Kim Kardashian-inspired law sees insider trading scammer Raj Rajaratnam getting early release from prison
The First Step Act allows some federal inmates over 60 years old or those who face terminal illnesses to serve the rest of their respective sentences at home.
Former billionaire Raj Rajaratnam has been released early from prison owing to a new Kim Kardashian-inspired law after he became the highest-profile hedge fund manager to be convicted in an insider trading probe.
In 2011, a Manhattan jury convicted Rajaratnam before he was sentenced to 11 years in prison, fined $10 million, and forced to forfeit another $53.8 million, Daily Mail reports. Rajaratnam was released from prison early in July, per Bloomberg, and is currently living with his family at their lavish Upper East Side apartment in Manhattan. That said, the 62-year-old can partly credit Kardashian for qualifying for early release under the First Step Act, one of a series of criminal justice reforms lobbied for by the reality star and signed into law by President Trump last year.
Without the latest reforms, Rajaratnam would have been eligible for release from the Federal Medical Center Devens, a prison facility located outside Boston, in July 2021. Rajaratnam reaped benefits from the act, according to Bloomberg, as it allows some federal inmates over 60 years old or those who face terminal illnesses to serve the rest of their respective sentences at home.
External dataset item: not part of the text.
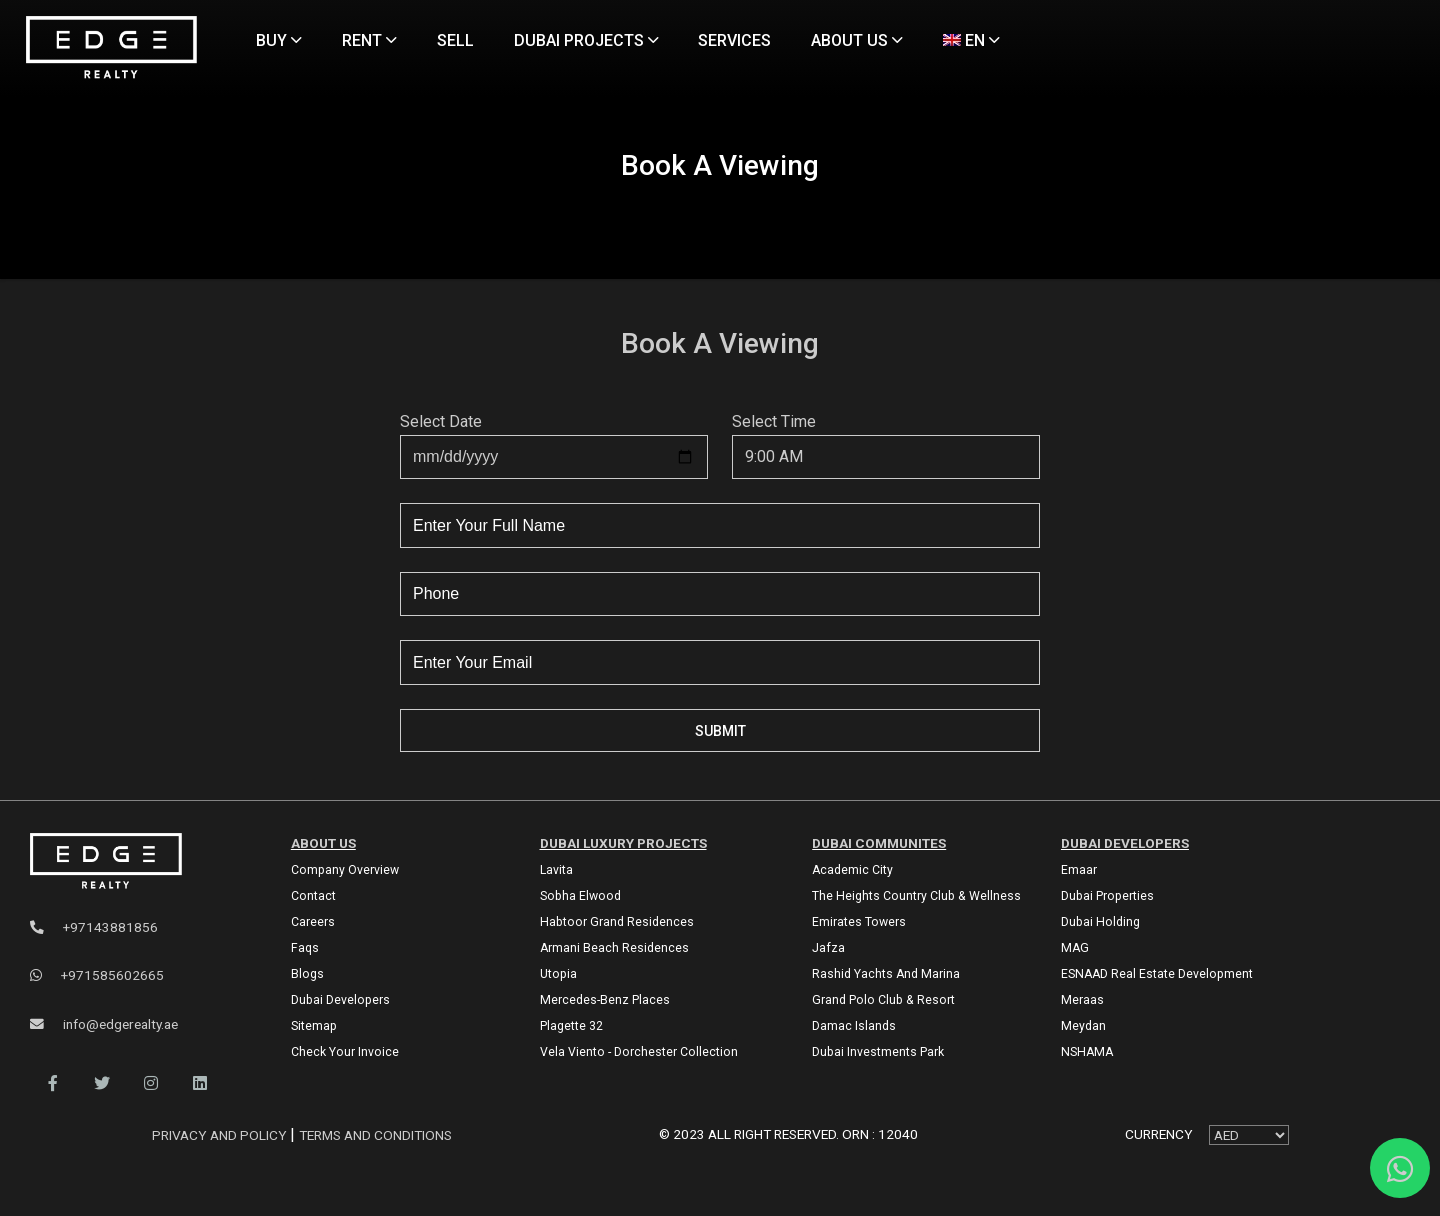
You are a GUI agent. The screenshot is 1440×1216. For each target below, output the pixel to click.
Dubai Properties (1107, 896)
The judge who jailed Rajaratnam did not place a tougher sentence on him because he faced "imminent kidney failure" after suffering from advanced diabetes. During the sentencing, the judge referred to a report from Rajaratnam's defense saying his doctors had recommended starting dialysis as soon as possible and that they had already initiated the process for obtaining a donor kidney for transplant.
According to the report, Rajaratnam's application for house arrest as an "elderly offender" is just one of more than 240 applications that have been granted since the First Step Act became law. Having said that, while the Sri Lanka native is mostly restricted to his Manhattan apartment for the rest of his term, he is allowed to work outside his home during the day. What's more? The former hedge-fund honcho isn't required to wear an electronic bracelet either.
Rajaratnam was one of 80 defendants who were convicted in an insider trading investigation led by US Attorney Preet Bharara. The former billionaire was accused of making a whopping $63.8 million from 2003 to 2009 after he illegally traded in stocks such as eBay Inc, Goldman Sachs Group Inc and Google, now called Alphabet Inc. The Sri Lankan native was subsequently convicted on 14 securities fraud and conspiracy counts. Rajaratnam amassed billions after co-founding the Galleon Group LLC in 1997, which went on to become one of the world's largest hedge funds. While traders in the hedge fund industry are known to do whatever it takes to try and get an edge over their rivals, the Galleon case sent shock waves through Wall Street.
Rajaratnam, along with other defendants, had reportedly mined corporate insiders for corporate earnings or details of mergers which were yet to be released. The probe incorporated extensive use of secret FBI phone taps, which are usually reserved for organized crime or drug trafficking investigations. Nonetheless, the case was eventually deemed a major victory for the Justice Department.